Ever since China started instituting a nationwide crackdown on bitcoin mining, the country has been losing its spot as the industry's hotbed. As companies were ordered to pull the plug and probed from maintaining operations in the country, the total Bitcoin hashrate started declining rapidly. But now, as miners are successfully finding a new home and rebooting operations, the hashrate has been trending up.
In May, China's state council recommended the country act on a renewed crackdown on bitcoin mining and trading, prompting local governments to target bitcoin miners with shutdown orders and inspection notices. What started as a crackdown on fossil fuel-powered plants developed to become a nationwide effort to ban bitcoin mining, triggering the great ASIC exodus.

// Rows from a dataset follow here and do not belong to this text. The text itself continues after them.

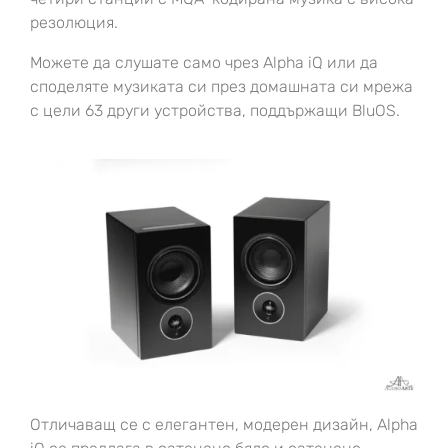
резолюция.
Можете да слушате само чрез Alpha iQ или да
споделяте музиката си през домашната си мрежа
с цели 63 други устройства, поддържащи BluOS.
Отличаващ се с елегантен, модерен дизайн, Alpha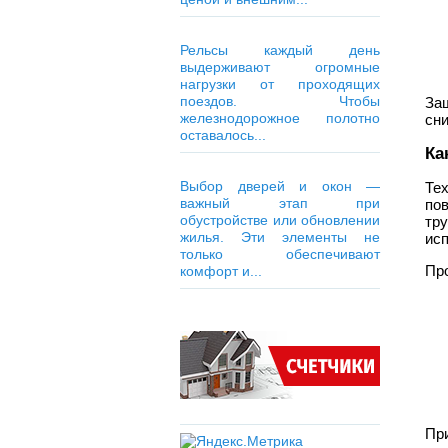
Рельсы каждый день
выдерживают огромные
нагрузки от проходящих
поездов. Чтобы
За
железнодорожное полотно
сни
оставалось...
Ка
Выбор дверей и окон —
Те
важный этап при
пов
обустройстве или обновлении
тр
жилья. Эти элементы не
ис
только обеспечивают
Про
комфорт и...
Пр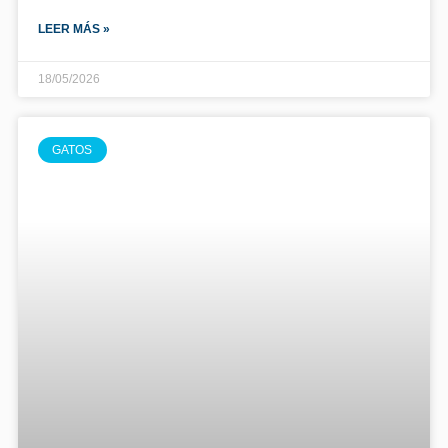
LEER MÁS »
18/05/2026
GATOS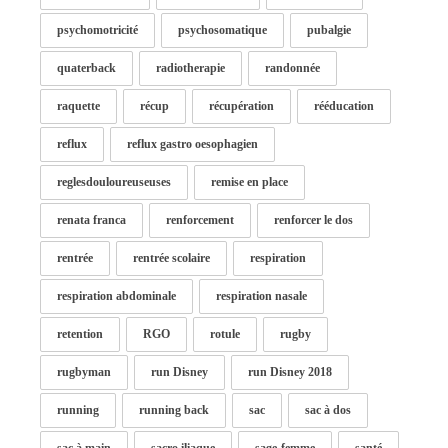
psychomotricité
psychosomatique
pubalgie
quaterback
radiotherapie
randonnée
raquette
récup
récupération
rééducation
reflux
reflux gastro oesophagien
reglesdouloureuseuses
remise en place
renata franca
renforcement
renforcer le dos
rentrée
rentrée scolaire
respiration
respiration abdominale
respiration nasale
retention
RGO
rotule
rugby
rugbyman
run Disney
run Disney 2018
running
running back
sac
sac à dos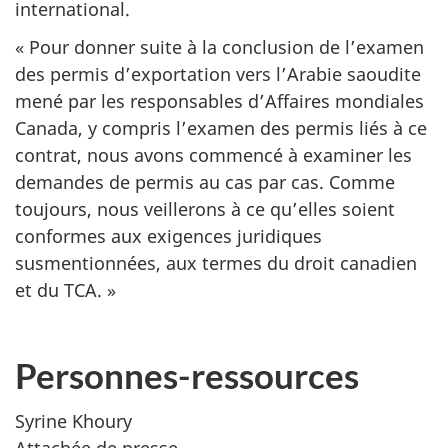
international.
« Pour donner suite à la conclusion de l’examen
des permis d’exportation vers l’Arabie saoudite
mené par les responsables d’Affaires mondiales
Canada, y compris l’examen des permis liés à ce
contrat, nous avons commencé à examiner les
demandes de permis au cas par cas. Comme
toujours, nous veillerons à ce qu’elles soient
conformes aux exigences juridiques
susmentionnées, aux termes du droit canadien
et du TCA. »
Personnes-ressources
Syrine Khoury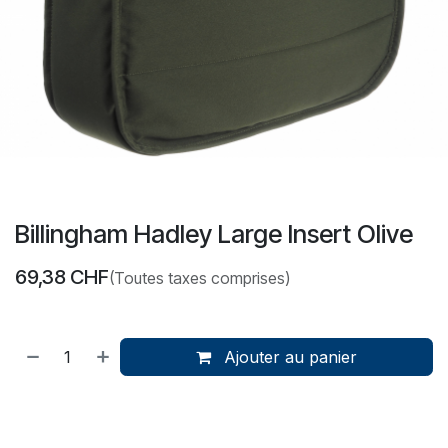
Billingham Hadley Large Insert Olive
69,38
CHF
(Toutes taxes comprises)
Ajouter au panier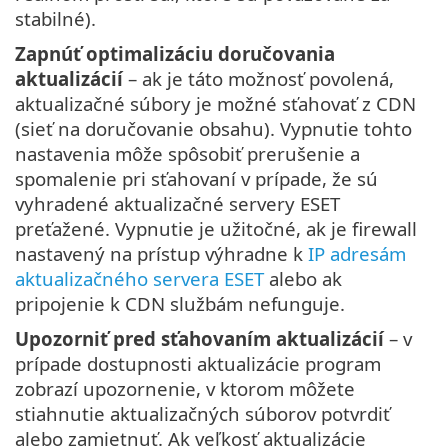
stabilné).
Zapnúť optimalizáciu doručovania
aktualizácií
– ak je táto možnosť povolená,
aktualizačné súbory je možné sťahovať z CDN
(sieť na doručovanie obsahu). Vypnutie tohto
nastavenia môže spôsobiť prerušenie a
spomalenie pri sťahovaní v prípade, že sú
vyhradené aktualizačné servery ESET
preťažené. Vypnutie je užitočné, ak je firewall
nastavený na prístup výhradne k
IP adresám
aktualizačného servera ESET
alebo ak
pripojenie k CDN službám nefunguje.
Upozorniť pred sťahovaním aktualizácií
– v
prípade dostupnosti aktualizácie program
zobrazí upozornenie, v ktorom môžete
stiahnutie aktualizačných súborov potvrdiť
alebo zamietnuť. Ak veľkosť aktualizácie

In under 30 days, the Bitcoin network's total hashrate dropped by more than 40%, as miners shut down their operations and leave China on short notice. Miami, Florida, Russia, and El Salvador were some places that sought to attract Chinese miners and capitalize on the movement. Some opted for near Asian countries, however, with BIT Mining setting up shop in Kazakhstan. As a plus, the Bitcoin hashrate has been becoming even more decentralized.
But hashrate has been recovering. As miners move their operations away from Chinese soil and get their rigs back online, more hashrate is employed on the Bitcoin network overall. Currently, the seven-day Bitcoin hashrate moving average is at 114 exahashes per second (EH/s) – higher than November 2020. And it can be reasonably expected to see hashrate keep trending up as more miners relocate successfully.
Hashrate recovering demonstrates that all facets of Bitcoin are indeed antifragile, governed purely by free-market principles. Ultimately, Bitcoin cannot be banned; it simply flocks elsewhere if one country chooses to go down that route. And that is true for mining and trading alike.